Recommended next steps

  • Open a regulator-led red-flag diligence track before any commercial valuation work.
  • Obtain audited financials, capital/liquidity returns, tax settlement evidence and current runway analysis.
  • Have counsel review PRA final notice, remediation, HMRC/court status, contracts, IP, outsourcing and insurance.

Risk register

critical high likelihood

R-006: PRA integrity, capital-reporting and cooperation enforcement

Official PRA enforcement and £2M fine for capital-position/reporting and cooperation/integrity failures are material to a regulated banking infrastructure business.

Diligence request: Request final notice remediation plan, regulator correspondence, board attestations, accountability mapping and independent assurance.

high high likelihood

R-001: Financial quality and liquidity opacity

No public KPI pack, audited operating detail, ARR/revenue, cash/debt, liquidity runway or capital-resources reconciliation supports the valuation.

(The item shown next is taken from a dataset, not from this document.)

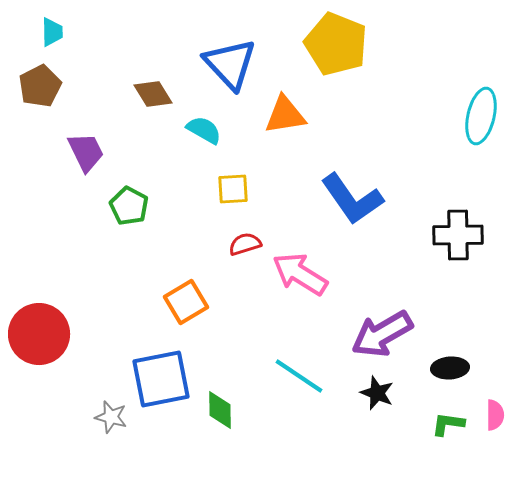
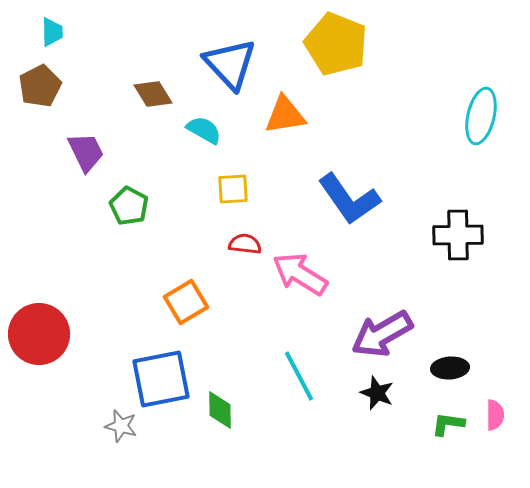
blue L-shape: moved 3 px left
red semicircle: rotated 24 degrees clockwise
cyan line: rotated 28 degrees clockwise
gray star: moved 10 px right, 9 px down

Diligence request: Request audited financials, monthly management accounts, cash/debt, regulatory capital/liquidity returns and board plan.

high high likelihood

R-008: Customer and revenue concentration opacity

Top customers, revenue concentration, churn/retention, payment volumes and customer references are not public.

Diligence request: Request top customer contracts, ARR/volume by customer, churn/NRR, payment volumes and independent references.

high medium likelihood

R-002: Cap-table and financing-rights opacity

Headline valuation and funding fields do not disclose ownership, preferences, debt, option pool, liquidation waterfall or regulatory capital treatment.

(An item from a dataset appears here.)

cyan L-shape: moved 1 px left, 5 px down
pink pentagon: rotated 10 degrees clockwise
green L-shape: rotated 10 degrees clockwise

Diligence request: Request cap table, financing documents, side letters, investor rights, debt and capital-treatment memo.

high medium likelihood

R-003: Regulated product resilience and service-quality risk

Payments, clearing, settlement, accounts and agency banking require high resilience; public materials do not disclose volumes, SLAs, incidents or controls.

Diligence request: Request product KPIs, incident logs, SLAs, scheme/vendor evidence, resilience testing and operational-risk reports.

high medium likelihood

R-004: HMRC/tax and winding-up petition stress

Independent news reported HMRC winding-up/petition activity; even if resolved, it raises tax-governance and liquidity concerns.

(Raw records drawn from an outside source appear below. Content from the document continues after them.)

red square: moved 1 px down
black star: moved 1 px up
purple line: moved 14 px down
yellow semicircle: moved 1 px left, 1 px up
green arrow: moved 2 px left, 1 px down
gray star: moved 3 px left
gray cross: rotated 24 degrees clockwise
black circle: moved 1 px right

Diligence request: Counsel should verify court/tax records and request HMRC correspondence, settlement evidence and current tax compliance schedule.

high medium likelihood

R-005: Governance and leadership-transition risk

Founder/CEO transition and statutory officer-change records require close governance review in a regulated bank context.

Diligence request: Request board minutes, succession materials, regulatory approvals, org chart, HRIS and retention plan.

high medium likelihood

R-007: Legal, contract, IP and insurance opacity

Public sources do not disclose material contracts, IP ownership, licenses, insurance, claims, complaints or outsourcing obligations.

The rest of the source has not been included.